フグが食べたい(やはりB級)


おしせまって来たというのにフグを食べたのはまだ今年は一度きり、何とか大鍋で和気あいあいとトラフグの大きいやつを熱燗で一杯やりながら楽しみたいところです.。一杯やるとしたら一杯一杯復一杯と(李白)の句が頭の中に思い浮かんで来ました。

        山中與幽人對酌 
        兩人對酌山花開
        一杯一杯復一杯
        我醉欲眠卿且去
        明朝有意抱琴來

しかしよく考えてみると、なぜ李白とフグなのでしょうね。李白は言うまでもなく盛唐の詩人で長安(今の陝西省西安)で当時の玄宗皇帝に仕えました。西安は大陸の内陸部に位置する古都でもちろん海などはありません。結構現地では海を見たことがない人も多いそうです。中国語では海のことを大海(dahai)といい単に海とは言いません。いかにも目の前に広がる大海原を見た人の感動さえあらわしている語だと思いませんか。
同じように月も、月亮(yueliang)といい単に月とは言いません。亮は美しく輝くものをあらわし、月が空に存在する不思議な有様がうまく表現出来ていると思います。
でも種明かしをすると、中国語には訓読みはありませんから海や月を一文字で音読みすると単にhaiとかyueになって当たる字が多すぎて訳わからん、ということになりかねないので一般名詞には二文字にしているのが多いものだと僕は思います。
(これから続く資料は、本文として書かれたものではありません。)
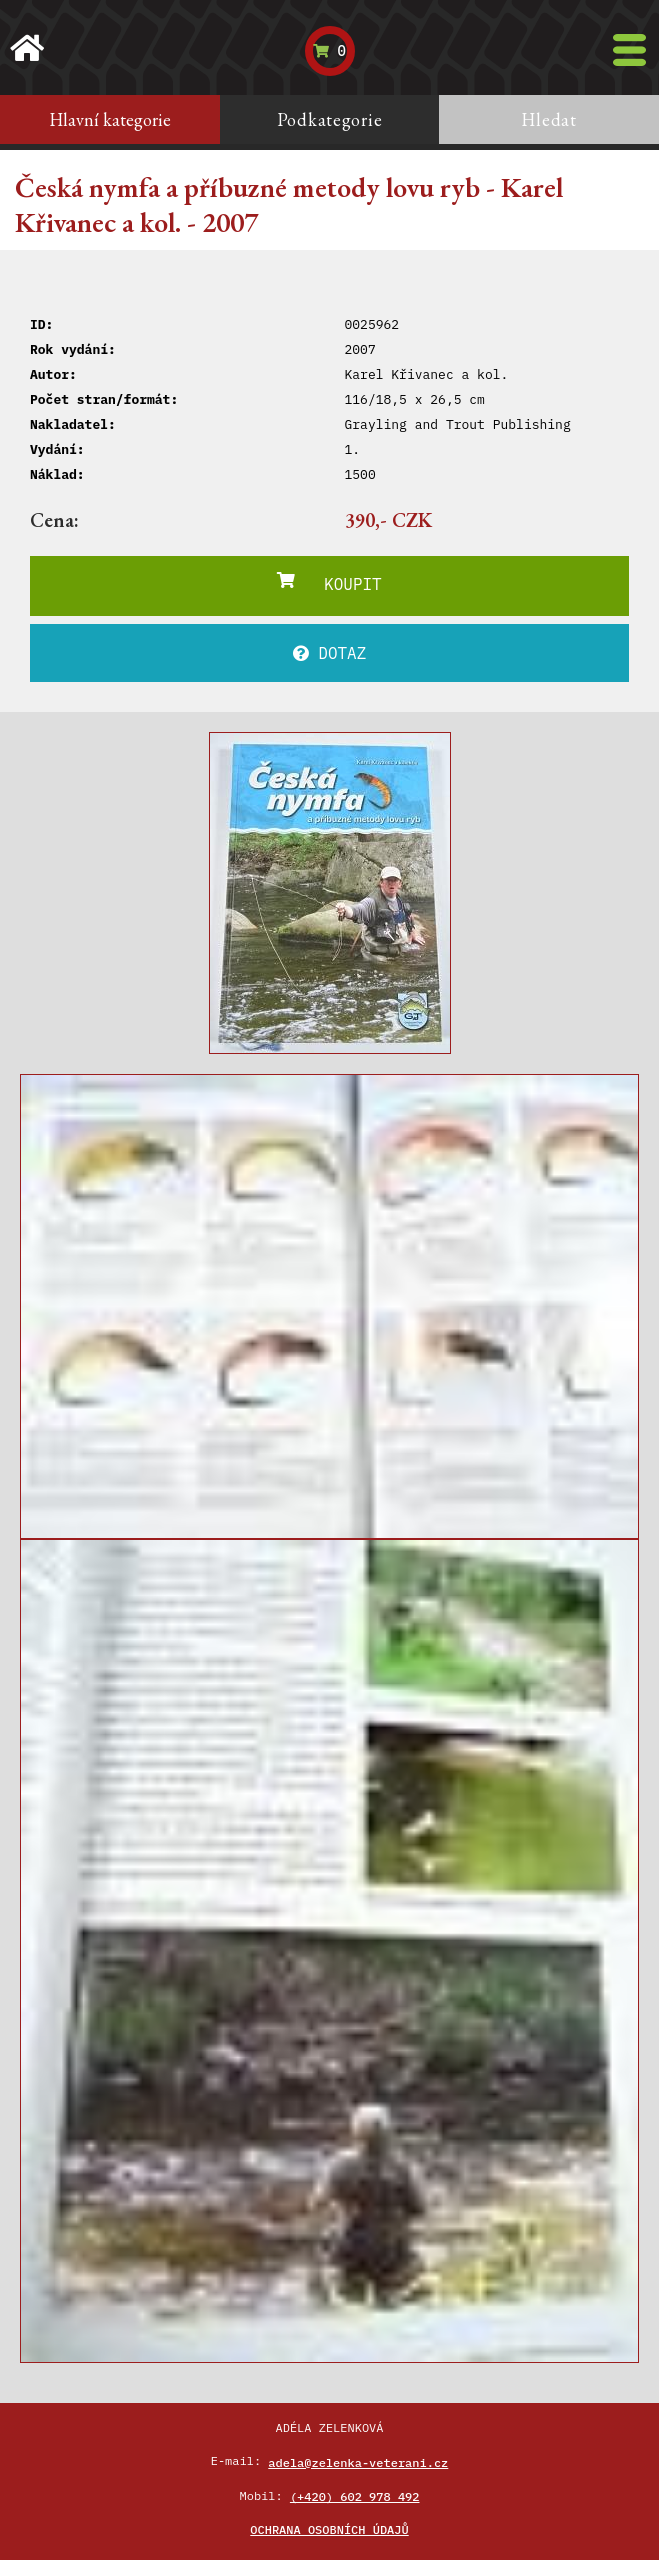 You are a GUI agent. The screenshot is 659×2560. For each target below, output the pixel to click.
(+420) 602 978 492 (355, 2496)
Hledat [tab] (548, 119)
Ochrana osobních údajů (329, 2529)
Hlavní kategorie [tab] (110, 119)
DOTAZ (330, 653)
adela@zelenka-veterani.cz (358, 2462)
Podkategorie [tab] (330, 119)
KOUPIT (329, 583)
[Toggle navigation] (629, 50)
話をもとに戻すと、フグで一杯やる事で李白の句を思い出すのは一体どういうつながりがあるのでしょうか?
そこで更に考えてみると、同じようにフグのことは中国語で河豚(hetung)と言い川の意味が含まれています。今の漢語のもとが中原といわれる陝西省の東部で出来上がっていった事を考えると海の替わりに大河がその役割を果たしたのかも知れません。西安には海はありませんが渭河(weihe)という大河が郊外に流れています。昔はこの大河を超えてこれより西は都の外の地として化外の地に赴任する役人を見送るためにみんながここの畔で酒を酌み交わして別れを惜しんだものでした。
その詩が王維の有名な

         送元二使安西 
         渭城朝雨潤輕塵
         客舎青青柳色新
         勧君更盡一杯酒
         西出陽關無故人
とまた酒が出てきますが、

陽関跡
ちょっと語句を説明しておくと、「安西」は唐代の西の果てにあった守護府で、新疆ウイグル自治区のトルファン辺りにあったとされています。そうですね西安から西に2500キロ近くありますかね。
「渭城」は渭河を挟んで西安と向かい合う街で現在の陝西省咸陽です、西安の国際空港があったり、始皇帝の阿房宮跡それに前漢(中国では西漢と言います)代の貴族の墓地が山ほどありますがほとんど後代に盗掘され現在は荒れ果てたものです。
「陽関」は敦煌の西南約70キロにある天山南路の関所で、西の最果てであってその先はひたすらタクラマカン砂漠ですね。またシルクロード(丝绸之路)には北にもう一本天山北路が伸びていてそこのあったのが有名な玉門関でした。いずれにしてもそこには「故人」つまり知った人は誰もいないと、作者は嘆いています。

やっと李白→長安→渭河→川→河豚→フグとつながったところで、さて思いを5000キロ以上離れた陽関からここに戻して、一本つけてもらってフグを食べる事ができたかと言うと、大丈夫何とかありつくことが出来ました。ただし残念ながらトラクグではなくってサバフグでしたけどね。サバフグで一杯やりながらふと思ったのですが、やはりフグで一杯→一杯一杯復一杯→李白と辿った方がもともと圧倒的に近道でしたね。なんともはや。